Docker Configuration

  • Exposed text2vec-transformers port (8090:8080) for external vectorization
  • Added cluster configuration to fix "No private IP address found" error
  • Increased WORKER_TIMEOUT to 600s for very large chunks

Search Quality

  • Created comprehensive test suite (10_test_search_quality.py)
  • Tests: distribution, overlap detection, semantic search (4 queries)
  • Search now uses near_vector() with manual query vectorization
  • Issue identified: Collected papers dominates results (95.8% of chunks)

Database Stats (Post-Optimization)

  • Total chunks: 5,304
  • Average size: 289 tokens (optimal for BGE-M3)
  • Distribution: 84.6% < 500 tokens, 11.5% 500-1000, 3.0% 1000-1500
  • Works: 8 (Collected papers: 5,080 chunks, Mind Design III: 61, Platon Ménon: 56, etc.)

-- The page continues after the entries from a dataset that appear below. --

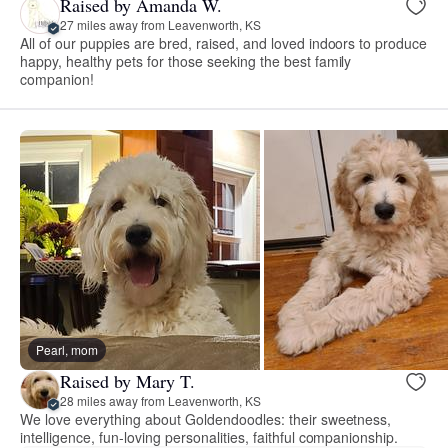
Raised by Amanda W.
27 miles away from Leavenworth, KS
All of our puppies are bred, raised, and loved indoors to produce
happy, healthy pets for those seeking the best family
companion!
Pearl, mom
Raised by Mary T.
28 miles away from Leavenworth, KS
We love everything about Goldendoodles: their sweetness,
intelligence, fun-loving personalities, faithful companionship.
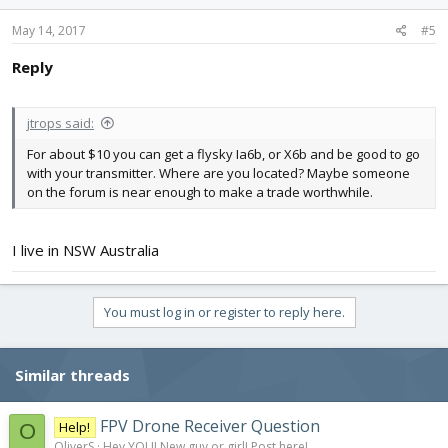
May 14, 2017
#5
Reply
jtrops said:
For about $10 you can get a flysky Ia6b, or X6b and be good to go
with your transmitter. Where are you located? Maybe someone
on the forum is near enough to make a trade worthwhile.
I live in NSW Australia
You must log in or register to reply here.
Similar threads
FPV Drone Receiver Question
Help!
O
OliverS
Hey YOU! New guy or girl! Post here!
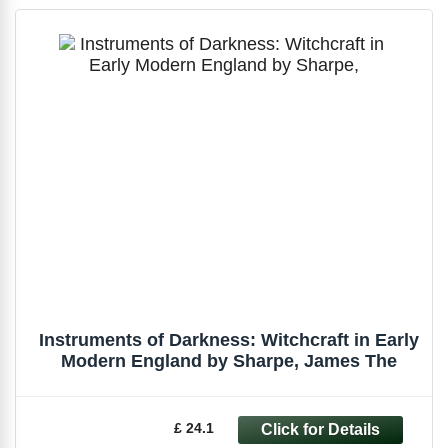
Instruments of Darkness: Witchcraft in Early
Modern England by Sharpe, James The
£ 24.1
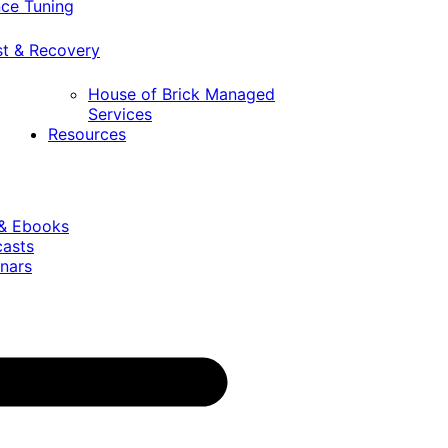
ce Tuning
st & Recovery
House of Brick Managed
Services
Resources
 & Ebooks
casts
nars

2025-01 - Weaviate v2 Migration & GPU Integration

Phase 1-3: Schema Migration (Complete)

  • Migrated from Chunk/Summary/Document to Chunk_v2/Summary_v2/Work
  • Removed nested document object, added direct properties (workTitle, workAuthor, year, language)
  • Work collection with sourceId for documents
  • Fixed 114 summaries missing properties
  • Deleted vL-jepa chunks (17), fixed null workTitles

Phase 4: Memory System (Complete)

  • Added Thought/Message/Conversation collections to Weaviate
  • 9 MCP tools for memory management (add_thought, search_thoughts, etc.)
  • GPU embeddings integration (BAAI/bge-m3, RTX 4070)
  • Data: 102 Thoughts, 377 Messages, 12 Conversations

Phase 5: Backend Integration (Complete)

  • Integrated GPU embedder into Flask app (singleton pattern)
  • All search routes now use manual vectorization with near_vector()
  • Updated all routes: simple_search, hierarchical_search, summary_only_search, rag_search
  • Fixed Work → Chunk/Summary property mapping (v2 schema)

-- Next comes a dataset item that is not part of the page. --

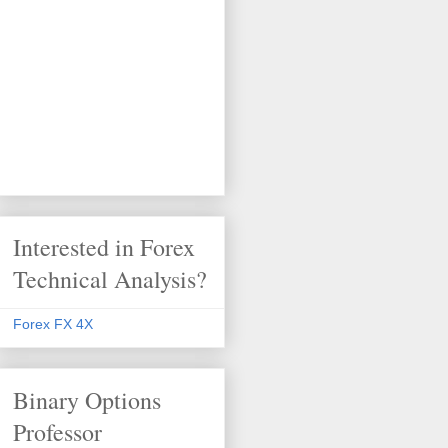
Interested in Forex
Technical Analysis?
Forex FX 4X
Binary Options
Professor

Phase 6-7: Testing & Optimization

  • Comprehensive testing of search routes
  • MCP tools validation
  • Performance optimization with GPU embeddings
  • Documentation updates (README.md, CLAUDE.md)

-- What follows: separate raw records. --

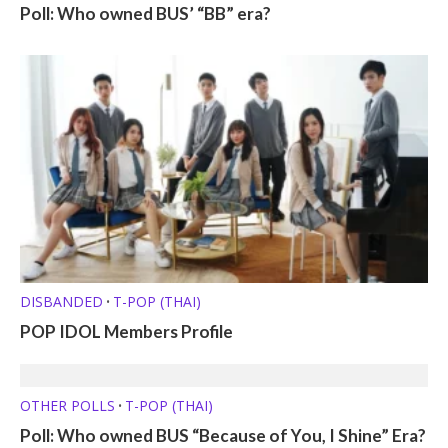
Poll: Who owned BUS’ “BB” era?
DISBANDED
T-POP (THAI)
•
POP IDOL Members Profile
OTHER POLLS
T-POP (THAI)
•
Poll: Who owned BUS “Because of You, I Shine” Era?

Phase 8: Documentation Cleanup

  • Consolidated all phase documentation
  • Updated README with Memory MCP tools section
  • Cleaned up temporary files and scripts

Archive Structure

archive/
├── migration_scripts/        # Migration & optimization scripts (01-11)
│   ├── 01_migrate_document_to_work.py
│   ├── 02_create_schema_v2.py
│   ├── 03_migrate_chunks_v2.py
│   ├── 04_migrate_summaries_v2.py
│   ├── 05_validate_migration.py
│   ├── 07_cleanup.py
│   ├── 08_fix_summaries_properties.py
│   ├── 09_rechunk_oversized.py
│   ├── 10_test_search_quality.py
│   ├── 11_vectorize_missing_chunks.py
│   └── old_scripts/          # ChromaDB migration scripts
├── migration_docs/           # Detailed migration documentation
│   ├── PLAN_MIGRATION_V2_SANS_DOCUMENT.md
│   ├── PHASE5_BACKEND_INTEGRATION.md
│   └── WEAVIATE_RETRIEVAL_ARCHITECTURE.md
├── documentation/            # Phase summaries
│   ├── PHASE_0_PYTORCH_CUDA.md
│   ├── PHASE_2_MIGRATION_SUMMARY.md
│   ├── PHASE_3_CONVERSATIONS_SUMMARY.md
│   ├── PHASE_4_MIGRATION_CHROMADB.md
│   ├── PHASE_5_MCP_TOOLS.md
│   ├── PHASE_6_TESTS_OPTIMISATION.md
│   ├── PHASE_7_INTEGRATION_BACKEND.md
│   ├── PHASE_8_DOCUMENTATION_CLEANUP.md
│   └── MIGRATION_README.md
└── backups/                  # Pre-migration data backups
    └── pre_migration_20260108_152033/

Technology Stack

Vector Database: Weaviate 1.34.4 with BAAI/bge-m3 embeddings (1024-dim) Embedder: PyTorch 2.6.0+cu124, GPU RTX 4070 Backend: Flask 3.0 with Server-Sent Events MCP Integration: 9 memory tools + 6 RAG tools for Claude Desktop OCR: Mistral OCR API LLM: Ollama (local) or Mistral API


Known Issues

  1. Chunk_v2 has no vectorizer: All new chunks require manual vectorization via 11_vectorize_missing_chunks.py
  2. Data imbalance: Collected papers represents 95.8% of chunks, dominating search results
  3. Mind Design III underrepresented: Only 61 chunks (1.2%) vs 5,080 for Collected papers

Recommendations

  1. Add more diverse works to balance corpus
  2. Consider re-ranking with per-work boosting for diversity
  3. Recreate Chunk_v2 with text2vec-transformers vectorizer for auto-vectorization (requires full data reload)

For detailed implementation notes, see .claude/CLAUDE.md and archive/ directories.